Em seu “Sobre Fotografia”, Susan Sontag aponta algumas funções contundentes da fotografia. Uma delas é o uso da câmera como uma espécie de escudo ou arma, especialmente nas situações em que a realidade é exótica ou incômoda. Como turistas, ao entrar em um novo ambiente, colocamos a câmera na frente do rosto e vemos o mundo através dela. Como a câmera tende a embelezar tudo, a visão do diferente torna-se mais fácil de ser digerida. Nossa visão se tornou fotográfica e a nossa referência de mundo se transformou naquilo que vemos nas fotos, mas do que com os próprios olhos.

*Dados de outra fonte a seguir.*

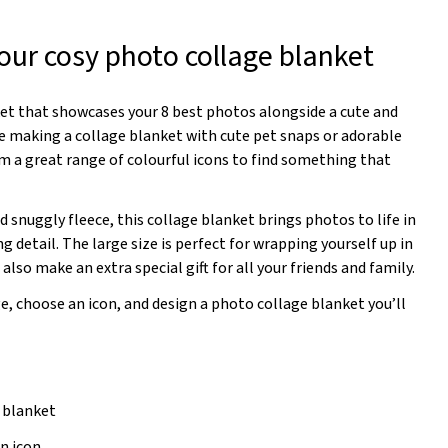
our cosy photo collage blanket
et that showcases your 8 best photos alongside a cute and
re making a collage blanket with cute pet snaps or adorable
m a great range of colourful icons to find something that
d snuggly fleece, this collage blanket brings photos to life in
g detail. The large size is perfect for wrapping yourself up in
also make an extra special gift for all your friends and family.
e, choose an icon, and design a photo collage blanket you’ll
n blanket
n icon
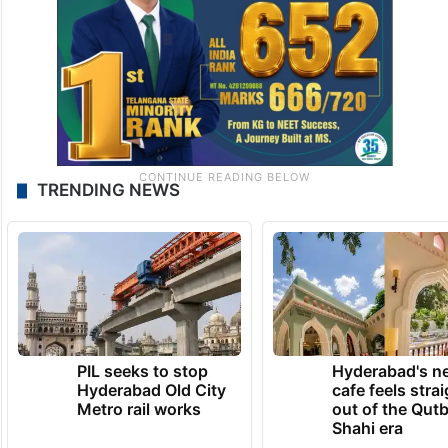
TRENDING NEWS
PIL seeks to stop
Hyderabad's n
Hyderabad Old City
cafe feels stra
Metro rail works
out of the Qut
Shahi era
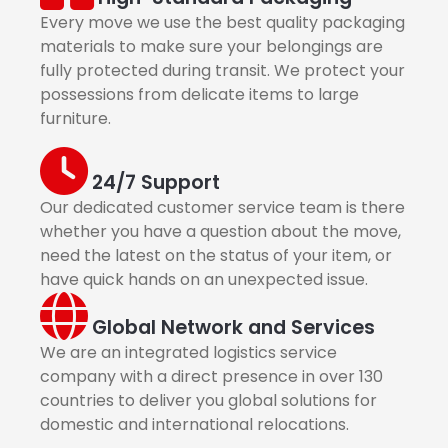
Every move we use the best quality packaging
materials to make sure your belongings are
fully protected during transit. We protect your
possessions from delicate items to large
furniture.
24/7 Support
Our dedicated customer service team is there
whether you have a question about the move,
need the latest on the status of your item, or
have quick hands on an unexpected issue.
Global Network and Services
We are an integrated logistics service
company with a direct presence in over 130
countries to deliver you global solutions for
domestic and international relocations.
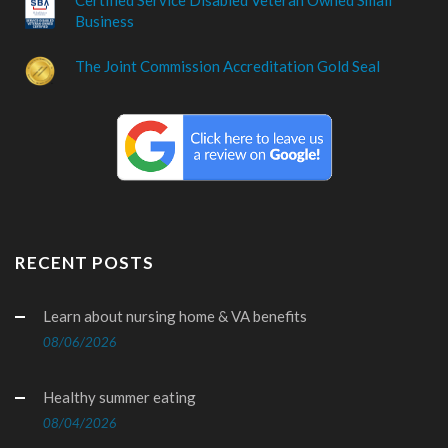
Business
The Joint Commission Accreditation Gold Seal
RECENT POSTS
Learn about nursing home & VA benefits
08/06/2026
Healthy summer eating
08/04/2026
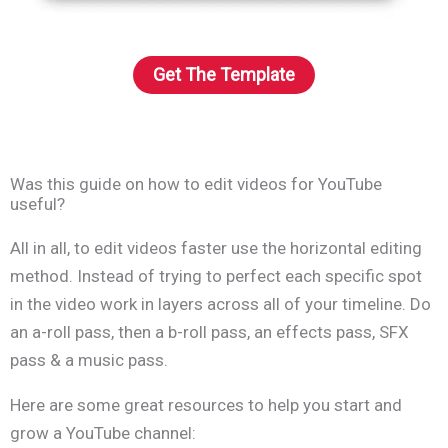
Get The Template
Was this guide on how to edit videos for YouTube
useful?
All in all, to edit videos faster use the horizontal editing
method. Instead of trying to perfect each specific spot
in the video work in layers across all of your timeline. Do
an a-roll pass, then a b-roll pass, an effects pass, SFX
pass & a music pass.
Here are some great resources to help you start and
grow a YouTube channel:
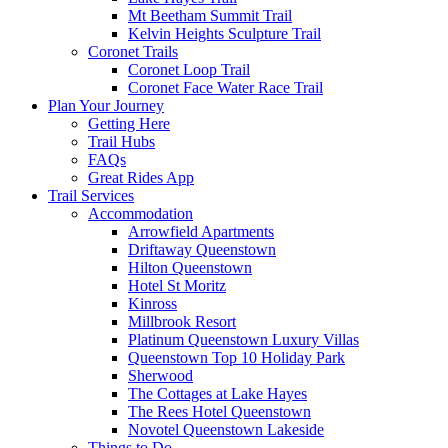
Mt Beetham Summit Trail
Kelvin Heights Sculpture Trail
Coronet Trails
Coronet Loop Trail
Coronet Face Water Race Trail
Plan Your Journey
Getting Here
Trail Hubs
FAQs
Great Rides App
Trail Services
Accommodation
Arrowfield Apartments
Driftaway Queenstown
Hilton Queenstown
Hotel St Moritz
Kinross
Millbrook Resort
Platinum Queenstown Luxury Villas
Queenstown Top 10 Holiday Park
Sherwood
The Cottages at Lake Hayes
The Rees Hotel Queenstown
Novotel Queenstown Lakeside
Things to Do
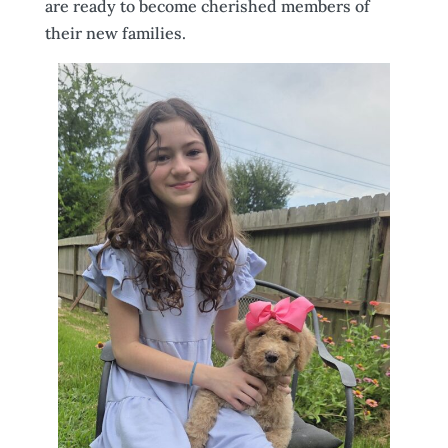
are ready to become cherished members of
their new families.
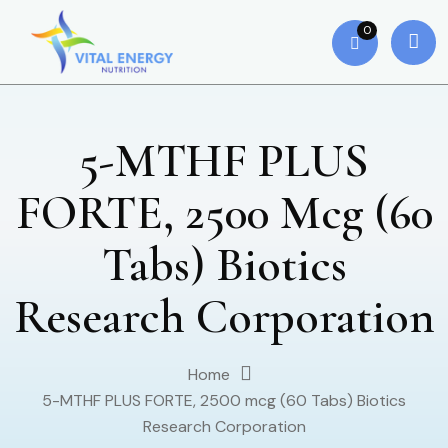
0
5-MTHF PLUS
FORTE, 2500 Mcg (60
Tabs) Biotics
Research Corporation
Home
5-MTHF PLUS FORTE, 2500 mcg (60 Tabs) Biotics
Research Corporation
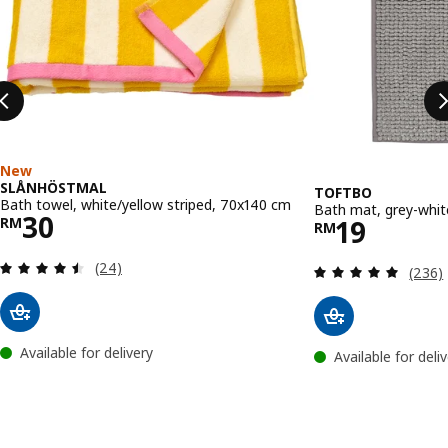
New
SLÅNHÖSTMAL
TOFTBO
Bath towel, white/yellow striped, 70x140 cm
Bath mat, grey-whi
Price RM 30
30
Price RM 
19
RM
RM
Review: 4.5 out of 5 stars. Total reviews:
(24)
Review
(236)
Available for delivery
Available for deli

Se considerarmos a expansão das redes sociais e a facilidade de compartilhar fotografias digitais, veremos que muitos aspectos da nossa vida necessitam de validação através desses instrumentos. Anunciamos no Twitter o que estamos fazendo, pensando, onde estamos e pra onde iremos. Compartilhamos nossas fotos de viagem e dos momentos significativos quase imediatamente através do Facebook, Flickr, fóruns ou, para os menos “atualizados” tecnologicamente, por e-mail. É quase como se não existíssemos se não estivermos na web; e se algo não foi anunciado nas redes sociais, não aconteceu.

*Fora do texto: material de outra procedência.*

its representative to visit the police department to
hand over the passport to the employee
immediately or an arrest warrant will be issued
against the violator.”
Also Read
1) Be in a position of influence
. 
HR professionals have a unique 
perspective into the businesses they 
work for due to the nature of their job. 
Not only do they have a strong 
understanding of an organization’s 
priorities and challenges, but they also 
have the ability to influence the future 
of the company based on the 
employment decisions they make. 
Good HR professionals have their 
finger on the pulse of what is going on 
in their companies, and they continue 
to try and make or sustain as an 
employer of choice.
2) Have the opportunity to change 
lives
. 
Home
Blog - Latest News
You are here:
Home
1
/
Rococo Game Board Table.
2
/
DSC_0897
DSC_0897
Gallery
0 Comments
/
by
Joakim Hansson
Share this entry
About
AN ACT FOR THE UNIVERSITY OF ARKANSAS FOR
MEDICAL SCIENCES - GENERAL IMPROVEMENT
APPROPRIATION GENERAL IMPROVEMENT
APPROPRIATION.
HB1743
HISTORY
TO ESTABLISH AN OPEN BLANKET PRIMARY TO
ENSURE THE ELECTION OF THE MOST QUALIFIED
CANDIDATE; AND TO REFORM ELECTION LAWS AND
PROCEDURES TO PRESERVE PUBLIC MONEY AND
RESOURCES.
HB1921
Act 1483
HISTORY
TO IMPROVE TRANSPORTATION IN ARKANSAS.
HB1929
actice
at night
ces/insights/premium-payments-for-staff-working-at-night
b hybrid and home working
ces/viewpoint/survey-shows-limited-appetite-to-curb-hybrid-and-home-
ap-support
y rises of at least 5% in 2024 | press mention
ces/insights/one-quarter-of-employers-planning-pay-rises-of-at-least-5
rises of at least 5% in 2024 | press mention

Por que será que não compartilhamos os maus momentos da mesma forma? As redes sociais estão repletas de fotos de pessoas sorridentes, extasiadas, em alegria constante. Não vejo fotos de ninguém entristecido, chorando, com raiva. Parece que de repente os problemas do mundo acabaram. Finalmente chegou o dia em que a humanidade é totalmente feliz. Podemos parar o que estamos fazendo para viver nessa maravilhosa utopia. As mágoas e a feiura continuam existindo, mas apenas numa realidade paralela: no mundo offline.
Parece-me, na verdade, que a massificação das comunicações e da vida em geral faz com que busquemos constantemente afirmar que somos diferentes e especiais. Quanto mais temos contato com um contingente maior e maior de pessoas, mesmo que virtualmente, mais necessitamos reforçar a nossa individualidade. E aí, como se estivéssemos numa grande competição, precisamos dizer: “veja como seu feliz, como sou bonito/a, como sou bem sucedido/a”. Através de fotografias, obviamente. Não é à toa que as pessoas querem melhores câmeras e aprender a fotografar melhor. A fotografia precisa ser a melhor possível para sustentar esse exercício de afirmação e busca de identidade. Queremos fazer fotografias que pareçam com aquelas que vemos nas propagandas – em parte porque queremos mostrar que temos uma vida que parece com a que se tem nas propagandas.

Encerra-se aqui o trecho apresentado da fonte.